Books

Legal Practice in the Digital Age

Legal Practice in the Digital Age: The Quest for the Killer Legal App. London: Bowerdean Publishing (1998)
Author: Christian, Charles
ISBN: 0906097355







This short (110 pages) book offers a frank exploration of the potential impact of new technologies on the legal profession. Charles Christian writes with verve, insight and wit - his taxonomy of attorneys according to their attitudes to the impact of the legal future is amusing; for instance, he describes those firms which see computers as a passing phase as "Sunset firms", and sneers at those which engage in pseudo corporate re-engineering with their logos and "mission statements".

Along with analysis and practical recommendations, the author covers the problems and opportunities posed by the new technologies to the legal profession. He believes that the hundreds of millions of pounds, which have been spent by the English legal profession on "killer applications" have been wasted, for the simple reason that "[the] legal business is so diverse in terms of the size of practices, the type of work being handled and the differing needs of practitioners that there is not and can never be a universal one-size-fits-all killer app that will benefit all lawyers. At best one lawyers IT success story is another practitioners 'so-what-who-cares?' technology".

The other reason is that technology has primarily made the lives of employees easier, rather than the lives of the lawyers. With good reason he thinks that the basic business of lawyering has not changed; only the back-end technology such as accounting, case management systems and conveyancing packages has.

This is about to change. By adopting the new digital technologies, lawyers will have a way of "... both delivering legal services to an increasingly sophisticated client base and allowing practitioners to regain control of their workloads and start to recover some of the lost quality of life through increased efficiency, productivity and profitability".

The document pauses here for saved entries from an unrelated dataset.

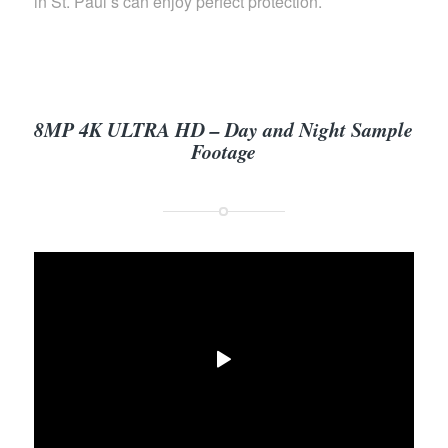
in St. Paul’s can enjoy perfect protection.
8MP 4K ULTRA HD – Day and Night Sample
Footage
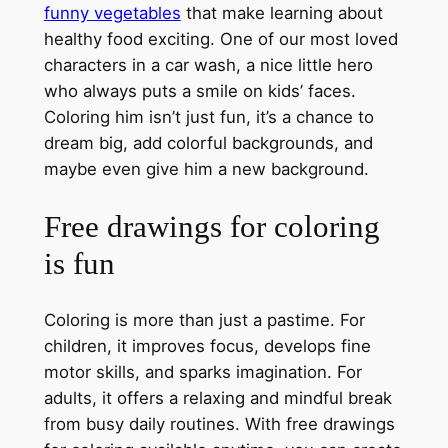
funny vegetables
that make learning about
healthy food exciting. One of our most loved
characters in a car wash, a nice little hero
who always puts a smile on kids’ faces.
Coloring him isn’t just fun, it’s a chance to
dream big, add colorful backgrounds, and
maybe even give him a new background.
Free drawings for coloring
is fun
Coloring is more than just a pastime. For
children, it improves focus, develops fine
motor skills, and sparks imagination. For
adults, it offers a relaxing and mindful break
from busy daily routines. With free drawings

Drawing the various strands of his argument together, he concludes that lawyers should pay less attention to inward-looking administrative systems and concentrate on outward-looking, client-facing technologies that can meet the increasingly sophisticated demands of their customers.

As an aside, what makes it interesting to read a book of this nature, which is five years old, is to note how many of the predictions are being fulfilled. The power of the Internet is only now starting to be evidenced. Whatever ones attitude to the new technologies, they cannot be ignored. It is facile to dismiss certain aspects as being transient, such as the dot.bomb corporations, because every apparent failure for whatever reason contributes to the gradual and inexorable evolution of the practice of law in the digital age.